Justice for thousands of “erased” people after 20 years without rights

I do not care about money, I just want justice and I want to prove to the children that I did not leave them

Ana Mezga, reported by Delo - © Photo Aleš Černivec / Slovenske Novice


Ana Mezga moved from Croatia to Slovenia when she was 14. She went to school, got a job and started a family with two children. However, on 26 February 1992, thirteen years after her arrival, she had her residency status automatically taken away – along with 25,671 other people.

After Slovenia declared independence from Yugoslavia in 1991, citizens of other former Yugolsav republics living in the country were given a deadline to acquire Slovenian citizenship. According to Mrs Mezga, she had no idea that she was meant to do this. Those who failed to get citizenship automatically lost their “permanently resident” status– without being notified.

Suddenly, the “erased” became foreign citizens or stateless people living illegally in Slovenia. Many had their papers taken away, were evicted from apartments, could not work or travel, lost personal possessions or lived in poor conditions.

According to Ana Mezga, she lost her job, had her apartment seized and her two children were taken away into foster care. She worked on the black market, but as a result she could not obtain health insurance. This meant that she gave birth to two children without ever seeing a doctor. She said that, due to her sense of guilt at losing her two older children, she tried to commit suicide several times.  
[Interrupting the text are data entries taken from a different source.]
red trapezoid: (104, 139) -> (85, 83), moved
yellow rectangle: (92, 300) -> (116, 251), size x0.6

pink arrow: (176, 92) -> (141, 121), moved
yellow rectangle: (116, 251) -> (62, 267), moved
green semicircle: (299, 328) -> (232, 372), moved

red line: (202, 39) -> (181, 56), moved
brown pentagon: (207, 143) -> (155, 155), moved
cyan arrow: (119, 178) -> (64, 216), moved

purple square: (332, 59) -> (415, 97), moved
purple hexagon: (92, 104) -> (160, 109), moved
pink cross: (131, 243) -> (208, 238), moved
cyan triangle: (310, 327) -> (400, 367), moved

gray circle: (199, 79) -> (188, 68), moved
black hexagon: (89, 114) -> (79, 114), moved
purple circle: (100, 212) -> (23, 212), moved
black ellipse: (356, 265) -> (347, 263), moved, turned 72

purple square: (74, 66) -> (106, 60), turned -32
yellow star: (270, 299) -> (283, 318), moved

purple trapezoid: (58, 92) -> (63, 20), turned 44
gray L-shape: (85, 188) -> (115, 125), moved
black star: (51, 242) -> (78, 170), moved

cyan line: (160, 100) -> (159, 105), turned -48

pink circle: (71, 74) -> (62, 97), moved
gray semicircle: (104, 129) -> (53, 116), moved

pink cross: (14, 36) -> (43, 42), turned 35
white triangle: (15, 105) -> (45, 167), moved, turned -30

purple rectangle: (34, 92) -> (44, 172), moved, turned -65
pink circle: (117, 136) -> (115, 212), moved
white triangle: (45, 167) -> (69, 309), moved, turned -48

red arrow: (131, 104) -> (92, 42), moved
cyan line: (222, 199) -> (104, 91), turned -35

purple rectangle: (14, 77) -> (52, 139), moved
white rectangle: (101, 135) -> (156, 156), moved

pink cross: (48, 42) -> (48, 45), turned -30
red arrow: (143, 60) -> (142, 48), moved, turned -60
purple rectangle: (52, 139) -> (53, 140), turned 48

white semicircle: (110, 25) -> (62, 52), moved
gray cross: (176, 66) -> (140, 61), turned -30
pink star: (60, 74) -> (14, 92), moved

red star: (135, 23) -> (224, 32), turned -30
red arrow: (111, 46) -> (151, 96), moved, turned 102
Judgment of the European Court of Human Rights

The court ruled that the Slovenian legal system did not properly regulate the status of the “erased” people until 2010. Due to this legal uncertainty, and the fact that the “erased” could not legally live or work in the country, these people were exposed to extreme hardship for almost 20 years with no chance of resolving their situation. The unlawful and disproportionate actions of the government had been discriminatory and violated the applicants’ right to private and family life.


Laws were changed to make sure that the “erased” people could obtain the right to live in Slovenia. Over 10,000 people were given citizenship or permanent residency. A new compensation scheme was also introduced, totaling many millions of euros.

In 2011 Ana Mezga was given the right to permanently live in Slovenia. She was also awarded 62,240 euros in compensation.